# ShadowPlay schaltet sich automatisch ab (Videobeweis)



## OriginalTombo (10. März 2021)

Guten Abend.
Hab jetzt schon seit längerer Zeit folgendes Problem:
Shadow Play (Videobeweis) schaltet sich einfach von selber aus. Manchmal läuft es einige Zeit, Aufnahmen lassen sich normal machen. Dann will man ne Stunde später wieder was aufnehmen und bemerkt erst dann, das es nicht mehr läuft.
Häufig ist es aber auch wie es gerade ist: Ich versuche den Videobeweis einzuschalten, aber er schaltet sich instant wieder ab. Keine Fehlermeldung, nix..
Hab GeForce Experience schon reinstalliert.
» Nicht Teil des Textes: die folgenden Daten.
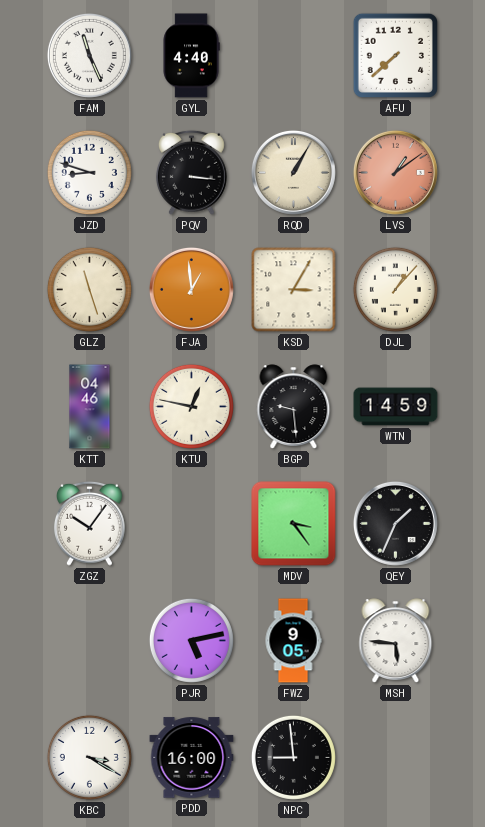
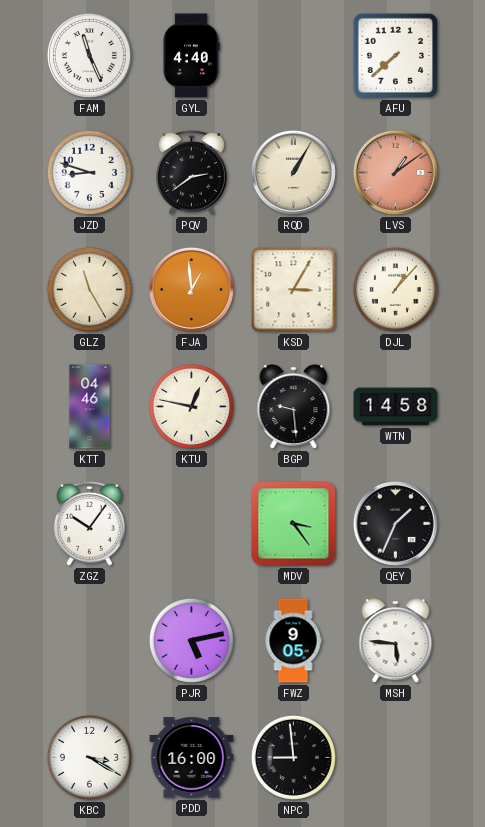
PQV: 3:16 -> 2:39
GLZ: 11:27 -> 11:25
WTN: 14:59 -> 14:58
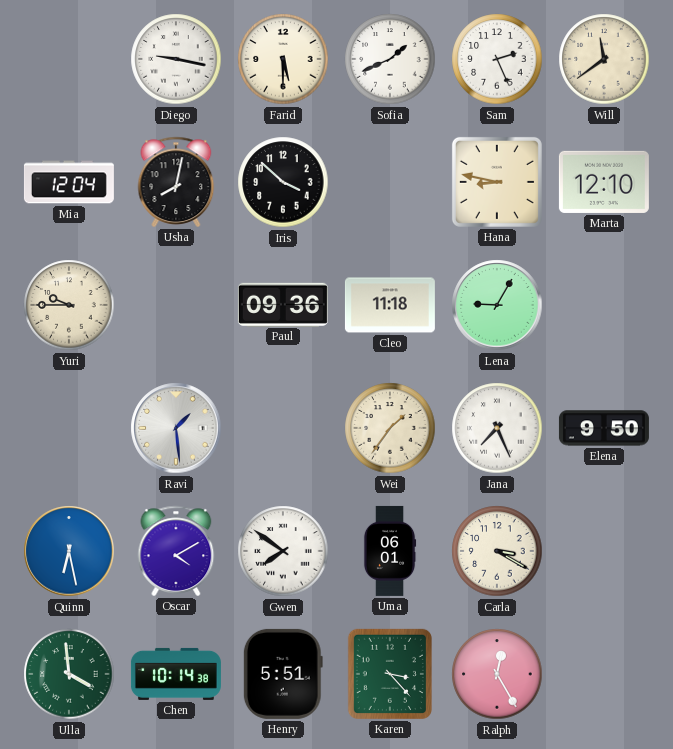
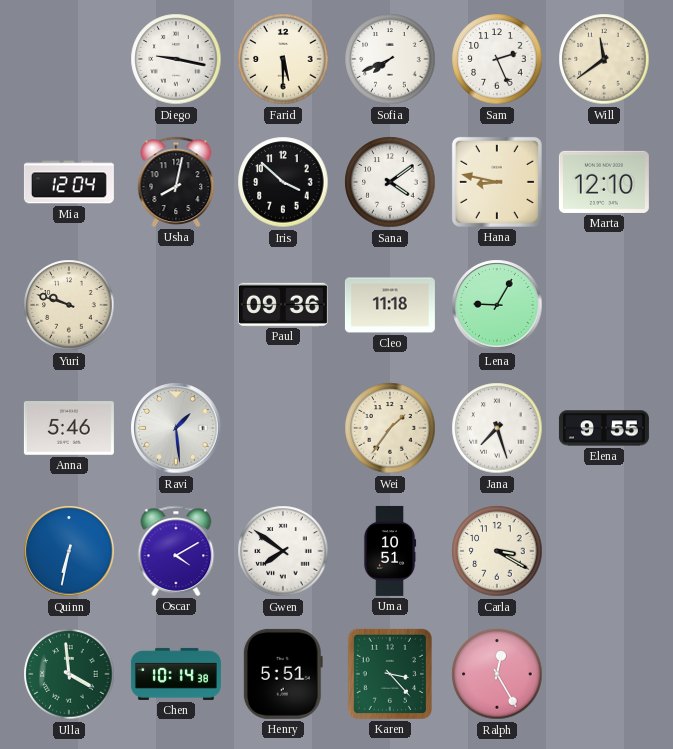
Sofia: 1:41 -> 7:41
Sana: none -> 4:09
Yuri: 9:45 -> 9:48
Anna: none -> 5:46
Jana: 7:26 -> 7:27
Elena: 9:50 -> 9:55
Quinn: 6:28 -> 6:32
Uma: 06:01 -> 10:51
Genug Speicherplatz ist auch vorhanden. Speicherort habe ich auch schon geändert. Hardware steht in der Signatur.
Hat irgendjemand eine Idee? Langsam verzweifel ich daran


----------



## OriginalTombo (17. März 2021)

Des Rätsels Lösung (vorerst):
Kompletter Treiber runter mit Display Driver Uninstaller. Nur GeForce Experience zu reinstallieren reichte also nicht.
Neuer Treiber drauf. Läuft.

Edit: War immer noch nicht die Lösung. Habe es jetzt aber rausgefunden.

Der Anti-Cheat Client von FaceIt für CSGO war der Übeltäter, der ShadowPlay blockiert hat


----------